Gorgeous, breathtaking, inspiring tapestries, created by the artist John Nava.

They are magnificent.  And they achieve their greatness for a number of reasons.

First, they depict some of the most famous saints – Francis, Joan of Arc, Helen, Augustine – in a way that any of us would recognize. John Nava used real Angelinos, people he met on the streets and in the barrio, to pose for the figures. They look like people we might see on the subway or a bus. We know them.

Secondly, Nava calls this collection “The Communion of Saints.”  And for good reason.  The tapestries show all the figures standing, hands folded, facing the altar – as if in line to receive communion.

You don’t really appreciate the effect that has until you are in the cathedral for Mass.  It takes on a whole new dimension.  At communion, my wife and I stood to get in line, and saw dozens of other people on the side aisles and on the center, also in line.

But then, hovering above us all, were those incredible tapestries.

The image was striking and moving.  So much so, I found myself blinking back tears.  We were not alone in that vast space.  We were accompanied by the communion of saints – we with them, and they with us.  A vague artistic conceit became suddenly real.

I realized, in a startling way: we are all the Body of Christ, receiving the Body of Christ.

It’s an idea, I think, that carries an important message today, the feast of Corpus Christi, the Solemnity of the Most Holy Body and Blood of Christ.  But those tapestries also reminded me of something vital in the heart of Luke’s gospel.

This great feast is not only about communion.

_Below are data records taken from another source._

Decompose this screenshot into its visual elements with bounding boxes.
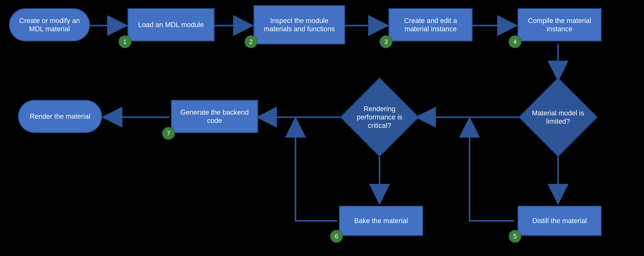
step-1-badge: 1 [118,35,132,48]
start-node: Create or modify an MDL material [9,8,90,41]
step-2-label: Inspect the module materials and functio… [258,17,341,33]
step-7-badge: 7 [162,127,175,140]
decision-limited-label: Material model is limited? [531,109,584,125]
step-2: Inspect the module materials and functio… [254,5,345,44]
step-3-badge: 3 [380,35,392,48]
step-5: Distill the material [518,206,602,236]
step-7-label: Generate the backend code [175,108,254,125]
decision-critical-label: Rendering performance is critical? [353,105,406,130]
step-1-label: Load an MDL module [138,21,204,29]
step-6-badge: 6 [330,230,343,243]
step-6: Bake the material [339,206,423,236]
end-label: Render the material [30,112,90,120]
step-3: Create and edit a material instance [388,8,472,41]
step-6-label: Bake the material [354,217,408,225]
step-7: Generate the backend code [171,100,258,133]
step-4-label: Compile the material instance [522,17,598,33]
step-5-label: Distill the material [532,217,587,225]
step-1: Load an MDL module [128,8,214,41]
decision-critical: Rendering performance is critical? [340,78,418,156]
flowchart-canvas: Create or modify an MDL material Load an… [0,0,644,256]
step-4-badge: 4 [508,35,522,48]
step-5-badge: 5 [508,230,522,243]
start-label: Create or modify an MDL material [13,17,86,33]
step-4: Compile the material instance [518,8,602,41]
step-3-label: Create and edit a material instance [392,17,469,33]
step-2-badge: 2 [244,35,258,48]
end-node: Render the material [18,100,102,133]
decision-limited: Material model is limited? [519,78,597,156]
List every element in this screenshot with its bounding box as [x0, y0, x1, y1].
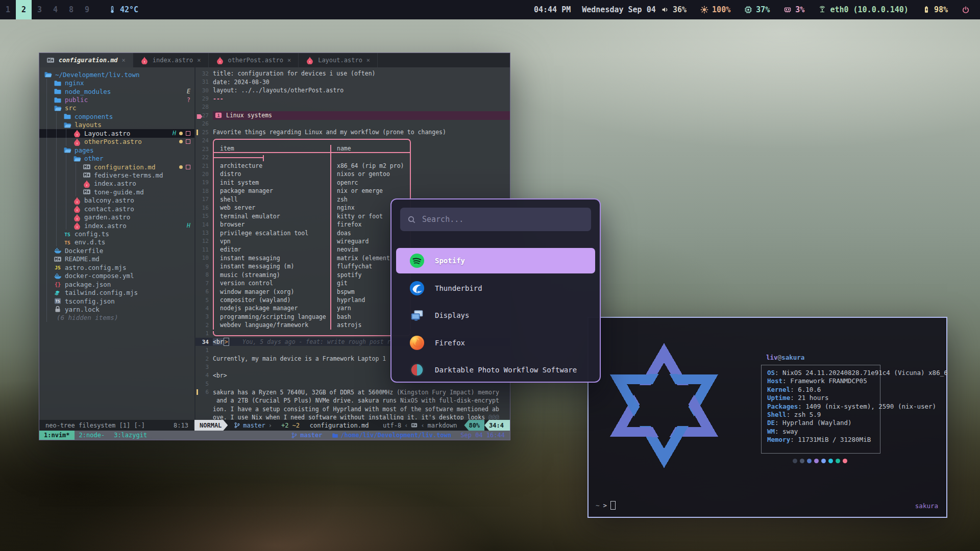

It is also about community.

In Luke’s gospel, which gives us a powerful foretaste of the Eucharist, Jesus did not give individual loaves and fishes to individual people.  He gathered the thousands together in large groups. What was blessed was then broken and shared by the community.  The message here is clear: we do not experience our faith in isolation. We are part of something larger than ourselves. And it must be shared.

Communion is, to a great extent, about community. 

It is about being united in love for Christ, love for the Eucharist, fidelity to the gospels.  It is about sharing a common bond of faith and belief.  And it is about taking Christ, quite literally, into ourselves—and then out into the world.

And: we do not do this alone.  The Body of Christ, the grace of receiving that sacrament, is not intended to be kept in isolation. It is meant to be lived, to be extended to others, to be brought into the streets, onto the subways, into our homes and offices and workplaces by how we live, and how we love.

Communion is also about community.

This afternoon, we will make that idea manifest when we have our annual Corpus Christi procession. We will literally carry Christ into the world, in procession, taking him into the streets and showing a central tenet of our faith to a cynical and disbelieving world.

And we will do this, again, as a community.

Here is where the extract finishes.